Le virus contamine les esprits

Certains restaurateurs sont fatigués d'en entendre parler. Mais impossible d'éviter le sujet du virus, tant il est sur toutes les lèvres, en particulier dans les quartiers où se concentrent le plus de commerces asiatiques. Dans le IIIe arrondissement de Paris, Tu, originaire du Laos, sert ses clients du midi dans une atmosphère feutrée. Entre les articles de presse et les témoignages de son entourage, il a le sentiment que le virus "sert de prétexte au racisme. C'est les Arabes, les Noirs, et maintenant c'est les Asiatiques...", fulmine ce personnage bien connu du quartier.

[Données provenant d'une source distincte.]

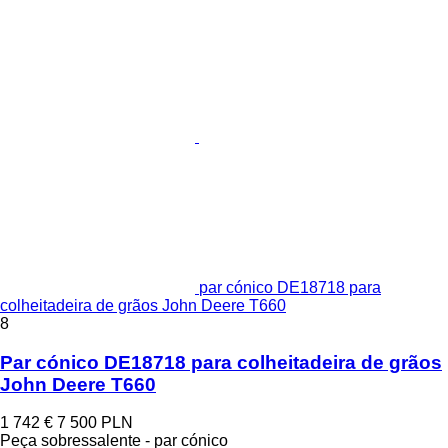
par cónico DE18718 para
colheitadeira de grãos John Deere T660
8
Par cónico DE18718 para colheitadeira de grãos
John Deere T660
1 742 €
7 500 PLN
Peça sobressalente - par cónico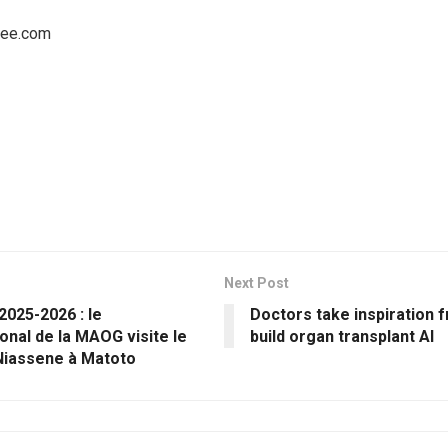
inee.com
Next Post
2025-2026 : le
Doctors take inspiration f
onal de la MAOG visite le
build organ transplant AI
Niassene à Matoto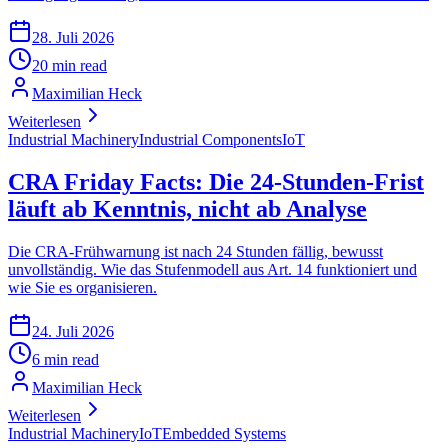
28. Juli 2026
20 min read
Maximilian Heck
Weiterlesen
Industrial Machinery
Industrial Components
IoT
CRA Friday Facts: Die 24-Stunden-Frist
läuft ab Kenntnis, nicht ab Analyse
Die CRA-Frühwarnung ist nach 24 Stunden fällig, bewusst
unvollständig. Wie das Stufenmodell aus Art. 14 funktioniert und
wie Sie es organisieren.
24. Juli 2026
6 min read
Maximilian Heck
Weiterlesen
Industrial Machinery
IoT
Embedded Systems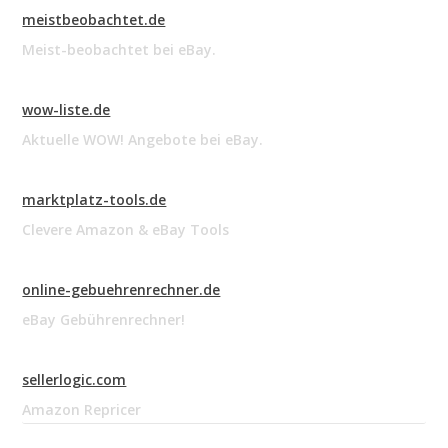
meistbeobachtet.de
Meist-beobachtet bei eBay.
wow-liste.de
Aktuelle WOW! Angebote bei eBay.
marktplatz-tools.de
Clevere Amazon & eBay Tools
online-gebuehrenrechner.de
eBay Gebührenrechner!
sellerlogic.com
Amazon Repricer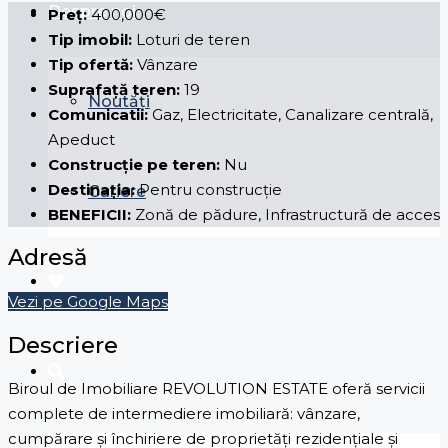
Despre noi
Preț:
400,000€
Tip imobil:
Loturi de teren
Tip ofertă:
Vânzare
Suprafață teren:
19
Noutăți
Comunicatii:
Gaz, Electricitate, Canalizare centrală,
Apeduct
Construcție pe teren:
Nu
Destinația:
Pentru construcție
Cariere
BENEFICII:
Zonă de pădure, Infrastructură de acces
Adresă
Vezi pe Google Maps
Descriere
Biroul de Imobiliare REVOLUTION ESTATE oferă servicii
complete de intermediere imobiliară: vânzare,
cumpărare și închiriere de proprietăți rezidențiale și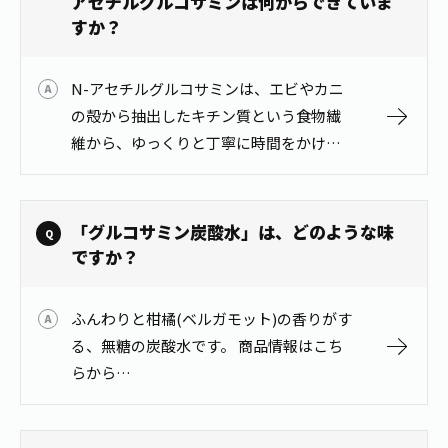
アセチルグルコサミンは何からできていま
すか？
N-アセチルグルコサミンは、エビやカニ
の殻から抽出したキチン質という食物繊
維から、ゆっくりと丁寧に時間をかけて
酵素分解し、抽出しています。 商品情報
はこちらから
https://www.itoen.jp/products…
「グルコサミン炭酸水」は、どのような味
ですか？
ふんわりと柑橘(ベルガモット)の香りがす
る、無糖の炭酸水です。 商品情報はこち
らから
https://www.itoen.jp/products/47736/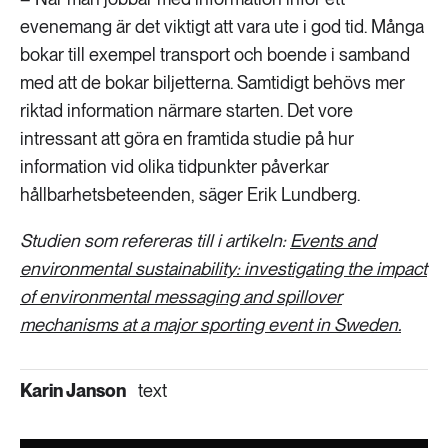
evenemang är det viktigt att vara ute i god tid. Många
bokar till exempel transport och boende i samband
med att de bokar biljetterna. Samtidigt behövs mer
riktad information närmare starten. Det vore
intressant att göra en framtida studie på hur
information vid olika tidpunkter påverkar
hållbarhetsbeteenden, säger Erik Lundberg.
Studien som refereras till i artikeln:
Events and
environmental sustainability: investigating the impact
of environmental messaging and spillover
mechanisms at a major sporting event in Sweden.
Karin Janson
text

Éric* considère aussi que "le fait que les journaux en parlent énormément, contribue à la psychose" qu'il ressent dans son établissement ouvert il y a un an. "En tant que restaurant asiatique, on est stigmatisé. Les gens ont peur de venir par crainte qu'un membre de notre famille soit revenu de Chine récemment et qu'on soit contaminé", suppose-t-il. Il faut dire que les rumeurs sur le lien entre le coronavirus et les habitudes alimentaires dans la région de Wuhan où le premier cas a été confirmé en Chine, vont bon train.... Parfois jusqu'à pointer du doigt indistinctement toute la nourriture asiatique.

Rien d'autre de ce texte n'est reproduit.